┌──
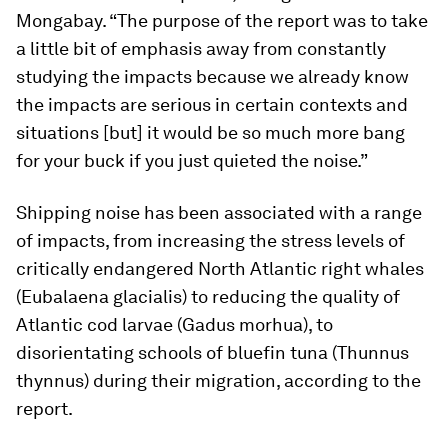
Mongabay. “The purpose of the report was to take
a little bit of emphasis away from constantly
studying the impacts because we already know
the impacts are serious in certain contexts and
situations [but] it would be so much more bang
for your buck if you just quieted the noise.”
Shipping noise has been associated with a range
of impacts, from increasing the stress levels of
critically endangered North Atlantic right whales
(
Eubalaena glacialis
) to reducing the quality of
Atlantic cod larvae (
Gadus morhua
), to
disorientating schools of bluefin tuna (
Thunnus
thynnus
) during their migration, according to the
report.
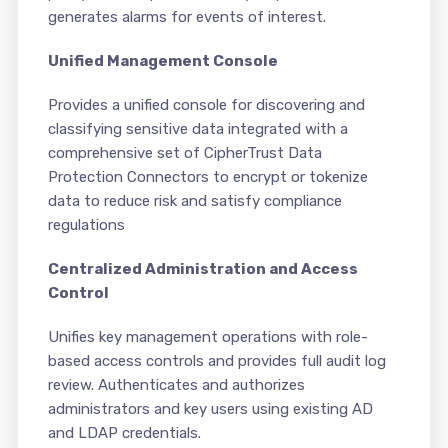
generates alarms for events of interest.
Unified Management Console
Provides a unified console for discovering and
classifying sensitive data integrated with a
comprehensive set of CipherTrust Data
Protection Connectors to encrypt or tokenize
data to reduce risk and satisfy compliance
regulations
Centralized Administration and Access
Control
Unifies key management operations with role-
based access controls and provides full audit log
review. Authenticates and authorizes
administrators and key users using existing AD
and LDAP credentials.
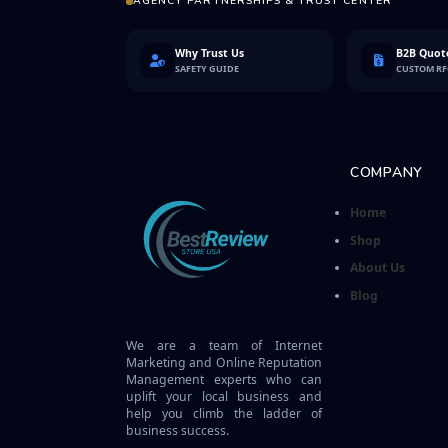
AGENCY PARTNERSHIPS & TRUST CENTER
Why Trust Us
B2B Quote
SAFETY GUIDE
CUSTOM R
COMPANY
Home
Shop
About Us
Blog
We are a team of Internet
Marketing and Online Reputation
Management experts who can
uplift your local business and
help you climb the ladder of
business success.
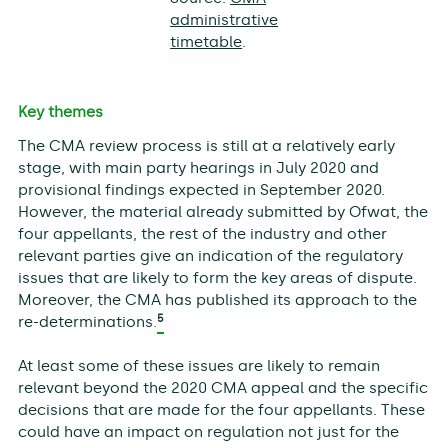
administrative
timetable
.
Key themes
The CMA review process is still at a relatively early
stage, with main party hearings in July 2020 and
provisional findings expected in September 2020.
However, the material already submitted by Ofwat, the
four appellants, the rest of the industry and other
relevant parties give an indication of the regulatory
issues that are likely to form the key areas of dispute.
Moreover, the CMA has published its approach to the
5
re-determinations.
At least some of these issues are likely to remain
relevant beyond the 2020 CMA appeal and the specific
decisions that are made for the four appellants. These
could have an impact on regulation not just for the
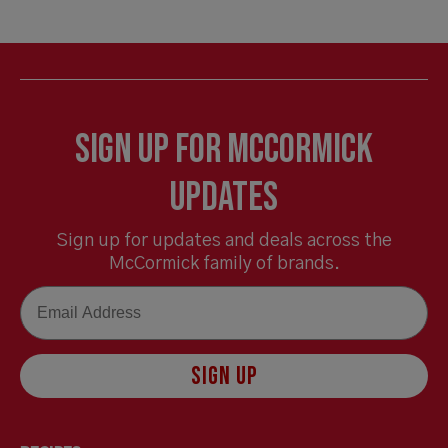
Sign Up for McCormick
Updates
Sign up for updates and deals across the
McCormick family of brands.
Email
SIGN UP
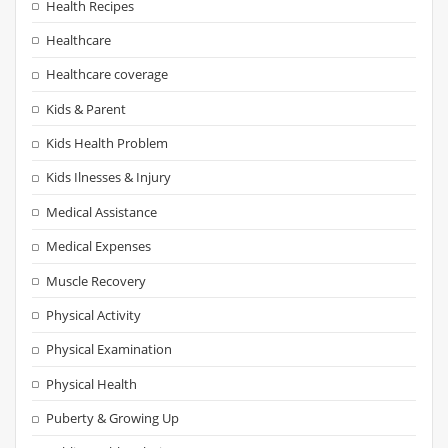
Health Recipes
Healthcare
Healthcare coverage
Kids & Parent
Kids Health Problem
Kids Ilnesses & Injury
Medical Assistance
Medical Expenses
Muscle Recovery
Physical Activity
Physical Examination
Physical Health
Puberty & Growing Up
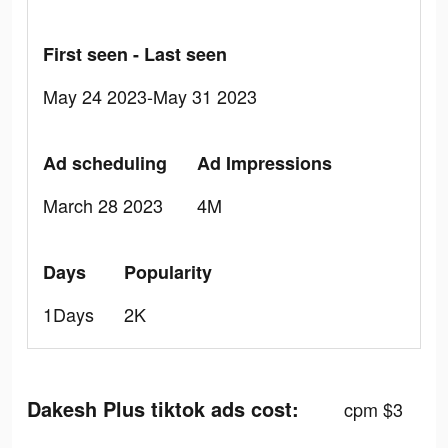
First seen - Last seen
May 24 2023-May 31 2023
Ad scheduling
Ad Impressions
March 28 2023
4M
Days
Popularity
1Days
2K
Dakesh Plus tiktok ads cost:
cpm $3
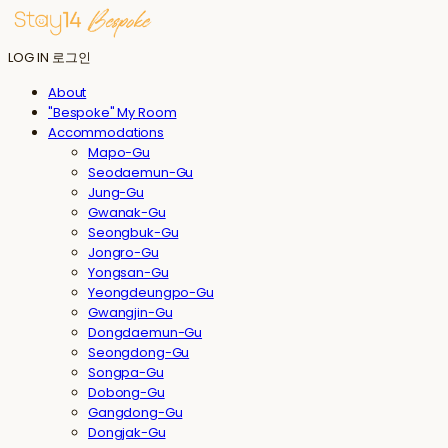
LOG IN
로그인
About
"Bespoke" My Room
Accommodations
Mapo-Gu
Seodaemun-Gu
Jung-Gu
Gwanak-Gu
Seongbuk-Gu
Jongro-Gu
Yongsan-Gu
Yeongdeungpo-Gu
Gwangjin-Gu
Dongdaemun-Gu
Seongdong-Gu
Songpa-Gu
Dobong-Gu
Gangdong-Gu
Dongjak-Gu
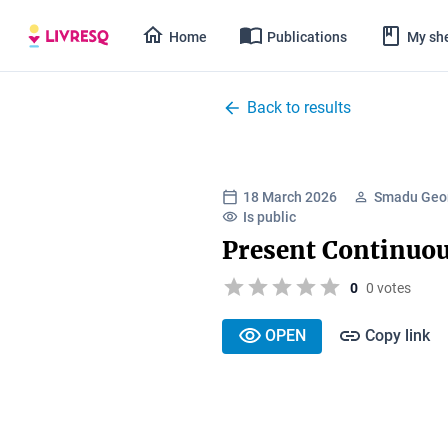
Home
Publications
My she
Back to results
18 March 2026
Smadu Geor
Is public
Present Continuo
0
0 votes
OPEN
Copy link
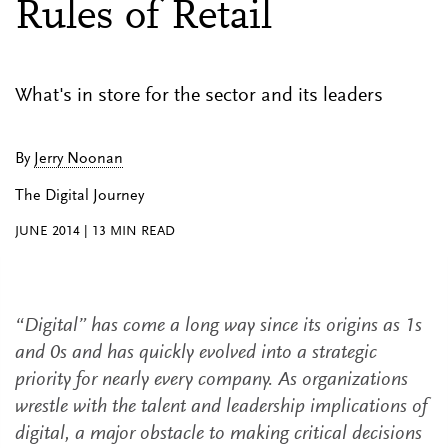
Rules of Retail
What's in store for the sector and its leaders
By
Jerry Noonan
The Digital Journey
JUNE 2014
|
13
MIN READ
“Digital” has come a long way since its origins as 1s
and 0s and has quickly evolved into a strategic
priority for nearly every company. As organizations
wrestle with the talent and leadership implications of
digital, a major obstacle to making critical decisions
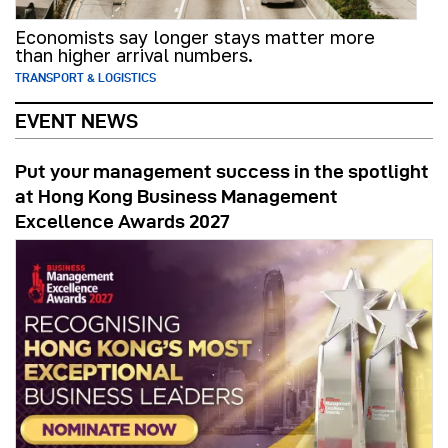
Economists say longer stays matter more
than higher arrival numbers.
TRANSPORT & LOGISTICS
EVENT NEWS
Put your management success in the spotlight
at Hong Kong Business Management
Excellence Awards 2027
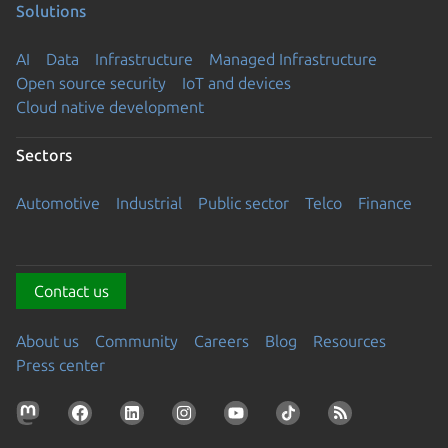
Solutions
AI
Data
Infrastructure
Managed Infrastructure
Open source security
IoT and devices
Cloud native development
Sectors
Automotive
Industrial
Public sector
Telco
Finance
Contact us
About us
Community
Careers
Blog
Resources
Press center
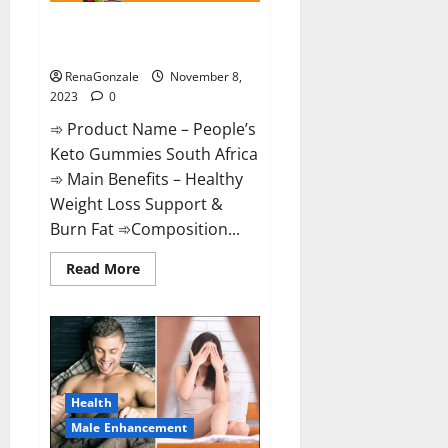
People’s Keto Gummies South
Africa?
RenaGonzale
November 8,
2023
0
➾ Product Name – People’s
Keto Gummies South Africa
➾ Main Benefits – Healthy
Weight Loss Support &
Burn Fat ➾Composition...
Read
Read More
more
about
People’s
Keto
Gummies
South
Africa?
Health
Male Enhancement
└──
▶ [Task statement] Each line from the one containing "IoT and devices" through the last line of the entries above is to be extracted exactly. Pictures are not part of the copy.

▶ [Result of this task]
IoT and devices
Cloud native development
Sectors
Automotive
Industrial
Public sector
Telco
Finance
Contact us
About us
Community
Careers
Blog
Resources
Press center
People’s Keto Gummies South
Africa?
RenaGonzale
November 8,
2023
0
➾ Product Name – People’s
Keto Gummies South Africa
➾ Main Benefits – Healthy
Weight Loss Support &
Burn Fat ➾Composition...
Read
Read More
more
about
People’s
Keto
Gummies
South
Africa?
Health
Male Enhancement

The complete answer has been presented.